Aleksandar Vučić, Milorad Dodik republika srpska, bosna srbija.jpg
Photograph: HINA/ Tanjug/ Marko ĐOKOVIĆ/ ik

The President of the Bosnian Serb entity of Republika Srpska, Milorad Dodik, on Wednesday sent an open letter to Banja Luka Bishop Franjo Komarica after Komarica compared the killings at Bleiburg with the suffering of Croats in Banja Luka during the 1992-95 war in Bosnia and Herzegovina, when local Croats were exposed to mass persecution and killing. 

Dodik's open letter, forwarded to the local media, says that with his latest statement the bishop "has crossed the line of tolerance" which he said both of them "are obliged to maintain", noting that until now he had refrained from similar reactions even though he had reason to react.

Asked by reporters on Tuesday why he served Mass at Bleiburg on May 14, Banja Luka's Roman Catholic bishop said that he went there to pay respect to innocent victims, warning that the war-time events in Banja Luka, which had been almost entirely cleansed of non-Serbs, were being persistently ignored.

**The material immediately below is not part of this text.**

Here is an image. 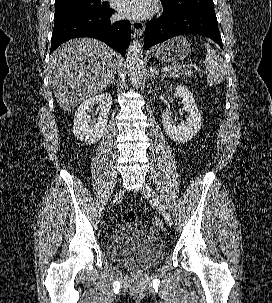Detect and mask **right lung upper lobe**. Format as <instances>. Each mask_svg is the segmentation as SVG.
Masks as SVG:
<instances>
[{"instance_id": "1", "label": "right lung upper lobe", "mask_w": 272, "mask_h": 303, "mask_svg": "<svg viewBox=\"0 0 272 303\" xmlns=\"http://www.w3.org/2000/svg\"><path fill=\"white\" fill-rule=\"evenodd\" d=\"M62 1H66V0H56V2H62Z\"/></svg>"}]
</instances>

"This here is Bleiburg.... that is what I wanted to say at Bleiburg... Go to Banja Luka and take a look, Bleiburg is there. Where are Banja Luka residents, why were they killed, why have they been denied the right to their identity? They have no right to their place of origin. That's Bleiburg for me," Komarica said, adding that it was time to take off masks and admit the full truth about all crimes.

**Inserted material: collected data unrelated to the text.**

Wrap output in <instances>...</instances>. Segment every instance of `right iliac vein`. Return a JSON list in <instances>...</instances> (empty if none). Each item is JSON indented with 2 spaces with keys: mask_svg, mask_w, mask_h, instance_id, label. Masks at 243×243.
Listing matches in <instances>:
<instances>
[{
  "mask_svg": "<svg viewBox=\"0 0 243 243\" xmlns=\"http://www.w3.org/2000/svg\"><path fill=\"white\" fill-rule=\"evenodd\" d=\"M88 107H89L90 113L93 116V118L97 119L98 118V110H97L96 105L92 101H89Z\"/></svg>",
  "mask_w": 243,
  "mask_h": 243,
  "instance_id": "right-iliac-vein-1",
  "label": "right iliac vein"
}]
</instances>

In his open letter, Dodik said that with his statement Komarica hit a raw nerve, namely the issue of victims of Ustasha crimes committed in World War II, whom he described as "the holiest martyrs."

"You served Mass for the victims of Bleiburg, which is your right. I am confident that you know that some of the Bleiburg victims were responsible for our suffering in the areas of Mt Kozara, Banja Luka and Donja Gradina but that none of our victims were responsible for the death of people for whom you served Mass at Bleiburg. Therefore your comparison of Banja Luka and Bleiburg is horrible, to say the least," Dodik said, without replying to Komarica's question as to who killed and expelled non-Serbs from Banja Luka and why.

He also said that he understood Komarica's concern about the present and future of his people and was willing to help him in that regard but that he was not sure the bishop was helping his people with such statements.  

Resenting Komarica's "harsh words", Dodik said that the past could not be changed but that "the future can be significantly impacted through care, hard work and tolerance."

The dignitary has also warned on many occasions about a deteriorating status of Catholics in his diocese, noting that before the 1992-1995 war, 220,000 Catholic Croats lived in the area which is now under the control of the Bosnian Serbs, while now only an estimated 13,000 have remained.

More than 400 Roman Catholics, mostly Croats, and four priests have been killed in their homes by Serb armed groups in the Banja Luka region, north-western Bosnia, during 1992-1995, according to a statement issued by Banja Luka Diocese officials in 1995. Thirty seven (37) churches were blown up or burnt, 17 churches heavily devastated, and another 21 suffered minor kinds of damage in the Banja Luka area in this period, according to the statement. Besides, 24 houses of the Roman Catholic parishes were pulled down or ruined. Many Catholics were physically abused, and several hundreds of them were taken by force for hard labour on fronts. These acts were committed in a Bosnian area that has not been directly exposed to war, according to the statement. The statement underlines that Serb authorities in Banja Luka have never taken any action to find perpetrators of such crimes and to protect innocent people.